- Problem: Below are records; reproduce exactly the lines from the one that has "www.youtube.com/watch?v=0rFh2CjP_Xs" through the one that has "Also, people with certain conditions such as", ends included, and nothing more.

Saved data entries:
————
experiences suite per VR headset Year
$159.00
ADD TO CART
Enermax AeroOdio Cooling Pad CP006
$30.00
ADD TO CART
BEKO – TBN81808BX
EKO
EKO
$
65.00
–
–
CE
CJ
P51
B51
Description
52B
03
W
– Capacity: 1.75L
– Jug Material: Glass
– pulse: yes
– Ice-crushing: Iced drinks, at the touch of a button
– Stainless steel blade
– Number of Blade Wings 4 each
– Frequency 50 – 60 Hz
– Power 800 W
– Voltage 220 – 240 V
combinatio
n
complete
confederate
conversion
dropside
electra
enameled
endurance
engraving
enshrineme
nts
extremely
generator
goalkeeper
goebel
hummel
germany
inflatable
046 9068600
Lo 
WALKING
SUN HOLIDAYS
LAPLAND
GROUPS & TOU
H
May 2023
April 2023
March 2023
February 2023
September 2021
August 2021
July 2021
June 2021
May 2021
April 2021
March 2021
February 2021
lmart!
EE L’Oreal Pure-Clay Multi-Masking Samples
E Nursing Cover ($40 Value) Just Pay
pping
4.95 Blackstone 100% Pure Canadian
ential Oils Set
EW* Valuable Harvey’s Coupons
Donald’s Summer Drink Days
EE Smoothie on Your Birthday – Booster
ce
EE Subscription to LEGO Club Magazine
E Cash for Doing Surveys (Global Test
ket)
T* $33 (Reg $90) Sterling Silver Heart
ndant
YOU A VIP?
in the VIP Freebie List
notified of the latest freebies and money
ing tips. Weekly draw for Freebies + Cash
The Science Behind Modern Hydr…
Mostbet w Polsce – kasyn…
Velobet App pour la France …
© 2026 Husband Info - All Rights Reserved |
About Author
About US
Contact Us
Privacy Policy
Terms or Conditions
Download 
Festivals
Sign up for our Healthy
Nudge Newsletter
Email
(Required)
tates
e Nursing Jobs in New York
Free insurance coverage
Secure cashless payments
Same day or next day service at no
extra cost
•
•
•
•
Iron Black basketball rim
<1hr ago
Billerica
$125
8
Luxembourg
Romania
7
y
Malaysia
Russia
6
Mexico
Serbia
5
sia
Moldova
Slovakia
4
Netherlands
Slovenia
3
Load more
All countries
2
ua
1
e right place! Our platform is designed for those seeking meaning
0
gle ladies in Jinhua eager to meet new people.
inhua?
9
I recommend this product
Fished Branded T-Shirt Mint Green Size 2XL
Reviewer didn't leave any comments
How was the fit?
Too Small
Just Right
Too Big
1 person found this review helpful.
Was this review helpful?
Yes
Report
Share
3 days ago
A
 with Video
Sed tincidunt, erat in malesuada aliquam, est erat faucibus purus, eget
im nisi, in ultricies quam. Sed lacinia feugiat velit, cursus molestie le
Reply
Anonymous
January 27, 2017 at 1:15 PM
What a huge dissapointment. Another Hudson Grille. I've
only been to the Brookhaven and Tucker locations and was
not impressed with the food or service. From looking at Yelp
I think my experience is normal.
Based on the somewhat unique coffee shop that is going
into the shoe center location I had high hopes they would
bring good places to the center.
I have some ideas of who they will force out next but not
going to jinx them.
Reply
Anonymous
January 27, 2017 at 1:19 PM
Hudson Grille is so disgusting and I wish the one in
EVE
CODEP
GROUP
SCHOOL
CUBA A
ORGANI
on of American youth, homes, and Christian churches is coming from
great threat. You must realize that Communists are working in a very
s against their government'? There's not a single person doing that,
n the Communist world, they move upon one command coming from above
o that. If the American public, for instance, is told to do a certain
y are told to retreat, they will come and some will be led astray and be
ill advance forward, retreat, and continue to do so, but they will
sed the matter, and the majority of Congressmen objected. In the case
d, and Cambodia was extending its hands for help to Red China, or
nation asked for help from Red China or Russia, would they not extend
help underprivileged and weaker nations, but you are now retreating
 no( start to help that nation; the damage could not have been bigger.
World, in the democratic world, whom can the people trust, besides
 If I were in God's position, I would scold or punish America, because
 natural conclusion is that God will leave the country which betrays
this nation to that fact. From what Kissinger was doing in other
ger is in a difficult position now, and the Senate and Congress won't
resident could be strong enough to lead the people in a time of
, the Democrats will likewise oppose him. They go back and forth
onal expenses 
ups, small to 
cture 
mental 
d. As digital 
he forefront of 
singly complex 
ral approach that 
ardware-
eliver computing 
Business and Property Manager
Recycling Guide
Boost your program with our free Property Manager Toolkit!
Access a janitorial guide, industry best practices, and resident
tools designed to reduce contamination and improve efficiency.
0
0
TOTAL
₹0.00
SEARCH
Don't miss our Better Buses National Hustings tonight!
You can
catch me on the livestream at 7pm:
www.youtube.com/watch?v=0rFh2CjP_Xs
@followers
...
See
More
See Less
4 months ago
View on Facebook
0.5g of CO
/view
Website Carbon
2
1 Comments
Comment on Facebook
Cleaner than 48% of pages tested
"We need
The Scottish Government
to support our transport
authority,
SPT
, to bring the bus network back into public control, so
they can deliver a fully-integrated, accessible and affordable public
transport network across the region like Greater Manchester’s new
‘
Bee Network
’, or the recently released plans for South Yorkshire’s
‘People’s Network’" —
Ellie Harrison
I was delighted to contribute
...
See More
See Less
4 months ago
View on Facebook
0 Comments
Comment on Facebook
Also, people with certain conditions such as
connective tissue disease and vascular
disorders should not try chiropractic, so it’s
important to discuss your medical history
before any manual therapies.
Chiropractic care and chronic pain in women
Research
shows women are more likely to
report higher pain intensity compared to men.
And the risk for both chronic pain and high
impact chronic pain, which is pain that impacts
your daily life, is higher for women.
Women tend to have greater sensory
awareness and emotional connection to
————
- Solution:
www.youtube.com/watch?v=0rFh2CjP_Xs
@followers
...
See
More
See Less
4 months ago
View on Facebook
0.5g of CO
/view
Website Carbon
2
1 Comments
Comment on Facebook
Cleaner than 48% of pages tested
"We need
The Scottish Government
to support our transport
authority,
SPT
, to bring the bus network back into public control, so
they can deliver a fully-integrated, accessible and affordable public
transport network across the region like Greater Manchester’s new
‘
Bee Network
’, or the recently released plans for South Yorkshire’s
‘People’s Network’" —
Ellie Harrison
I was delighted to contribute
...
See More
See Less
4 months ago
View on Facebook
0 Comments
Comment on Facebook
Also, people with certain conditions such as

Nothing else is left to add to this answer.